TRY IT
Please give the data below again in full, exactly as it stands.

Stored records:
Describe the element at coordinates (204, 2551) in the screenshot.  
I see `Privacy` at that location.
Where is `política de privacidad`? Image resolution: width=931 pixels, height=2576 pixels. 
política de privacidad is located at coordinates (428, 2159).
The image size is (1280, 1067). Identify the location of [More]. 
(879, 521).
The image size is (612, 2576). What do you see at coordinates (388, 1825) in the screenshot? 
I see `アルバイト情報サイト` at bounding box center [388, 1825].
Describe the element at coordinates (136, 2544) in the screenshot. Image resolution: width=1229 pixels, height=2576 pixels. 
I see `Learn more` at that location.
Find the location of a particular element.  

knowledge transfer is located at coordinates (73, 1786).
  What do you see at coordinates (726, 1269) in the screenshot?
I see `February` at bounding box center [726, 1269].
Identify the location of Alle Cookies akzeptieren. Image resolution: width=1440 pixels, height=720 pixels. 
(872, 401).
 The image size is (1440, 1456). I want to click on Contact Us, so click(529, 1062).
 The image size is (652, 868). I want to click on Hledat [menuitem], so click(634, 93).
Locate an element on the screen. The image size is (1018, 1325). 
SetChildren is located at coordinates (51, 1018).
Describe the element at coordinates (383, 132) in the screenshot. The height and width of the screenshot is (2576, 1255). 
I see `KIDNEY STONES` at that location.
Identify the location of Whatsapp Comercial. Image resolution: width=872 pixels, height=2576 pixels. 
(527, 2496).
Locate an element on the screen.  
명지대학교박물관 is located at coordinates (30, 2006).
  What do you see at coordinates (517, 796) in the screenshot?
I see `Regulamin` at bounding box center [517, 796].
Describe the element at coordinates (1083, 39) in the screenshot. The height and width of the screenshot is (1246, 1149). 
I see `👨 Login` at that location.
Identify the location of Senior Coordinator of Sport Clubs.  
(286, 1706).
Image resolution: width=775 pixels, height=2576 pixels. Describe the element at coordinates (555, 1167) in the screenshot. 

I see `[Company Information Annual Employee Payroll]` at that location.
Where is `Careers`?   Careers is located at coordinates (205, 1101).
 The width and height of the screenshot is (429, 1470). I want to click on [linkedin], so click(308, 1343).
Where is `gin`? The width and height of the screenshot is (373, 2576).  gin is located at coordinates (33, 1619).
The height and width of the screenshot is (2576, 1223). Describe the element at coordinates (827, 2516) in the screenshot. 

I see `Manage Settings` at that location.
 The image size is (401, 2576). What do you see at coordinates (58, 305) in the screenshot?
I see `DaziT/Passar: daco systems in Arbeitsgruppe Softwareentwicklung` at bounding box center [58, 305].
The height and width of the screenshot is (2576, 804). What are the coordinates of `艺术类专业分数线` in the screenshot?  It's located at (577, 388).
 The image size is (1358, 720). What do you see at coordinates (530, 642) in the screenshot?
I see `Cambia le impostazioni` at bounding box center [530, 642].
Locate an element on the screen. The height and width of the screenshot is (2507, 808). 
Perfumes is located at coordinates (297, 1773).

SOLUTION TO THIS TASK
Describe the element at coordinates (204, 2551) in the screenshot.  
I see `Privacy` at that location.
Where is `política de privacidad`? Image resolution: width=931 pixels, height=2576 pixels. 
política de privacidad is located at coordinates (428, 2159).
The image size is (1280, 1067). Identify the location of [More]. 
(879, 521).
The image size is (612, 2576). What do you see at coordinates (388, 1825) in the screenshot? 
I see `アルバイト情報サイト` at bounding box center [388, 1825].
Describe the element at coordinates (136, 2544) in the screenshot. Image resolution: width=1229 pixels, height=2576 pixels. 
I see `Learn more` at that location.
Find the location of a particular element.  

knowledge transfer is located at coordinates (73, 1786).
  What do you see at coordinates (726, 1269) in the screenshot?
I see `February` at bounding box center [726, 1269].
Identify the location of Alle Cookies akzeptieren. Image resolution: width=1440 pixels, height=720 pixels. 
(872, 401).
 The image size is (1440, 1456). I want to click on Contact Us, so click(529, 1062).
 The image size is (652, 868). I want to click on Hledat [menuitem], so click(634, 93).
Locate an element on the screen. The image size is (1018, 1325). 
SetChildren is located at coordinates (51, 1018).
Describe the element at coordinates (383, 132) in the screenshot. The height and width of the screenshot is (2576, 1255). 
I see `KIDNEY STONES` at that location.
Identify the location of Whatsapp Comercial. Image resolution: width=872 pixels, height=2576 pixels. 
(527, 2496).
Locate an element on the screen.  
명지대학교박물관 is located at coordinates (30, 2006).
  What do you see at coordinates (517, 796) in the screenshot?
I see `Regulamin` at bounding box center [517, 796].
Describe the element at coordinates (1083, 39) in the screenshot. The height and width of the screenshot is (1246, 1149). 
I see `👨 Login` at that location.
Identify the location of Senior Coordinator of Sport Clubs.  
(286, 1706).
Image resolution: width=775 pixels, height=2576 pixels. Describe the element at coordinates (555, 1167) in the screenshot. 

I see `[Company Information Annual Employee Payroll]` at that location.
Where is `Careers`?   Careers is located at coordinates (205, 1101).
 The width and height of the screenshot is (429, 1470). I want to click on [linkedin], so click(308, 1343).
Where is `gin`? The width and height of the screenshot is (373, 2576).  gin is located at coordinates (33, 1619).
The height and width of the screenshot is (2576, 1223). Describe the element at coordinates (827, 2516) in the screenshot. 

I see `Manage Settings` at that location.
 The image size is (401, 2576). What do you see at coordinates (58, 305) in the screenshot?
I see `DaziT/Passar: daco systems in Arbeitsgruppe Softwareentwicklung` at bounding box center [58, 305].
The height and width of the screenshot is (2576, 804). What are the coordinates of `艺术类专业分数线` in the screenshot?  It's located at (577, 388).
 The image size is (1358, 720). What do you see at coordinates (530, 642) in the screenshot?
I see `Cambia le impostazioni` at bounding box center [530, 642].
Locate an element on the screen. The height and width of the screenshot is (2507, 808). 
Perfumes is located at coordinates (297, 1773).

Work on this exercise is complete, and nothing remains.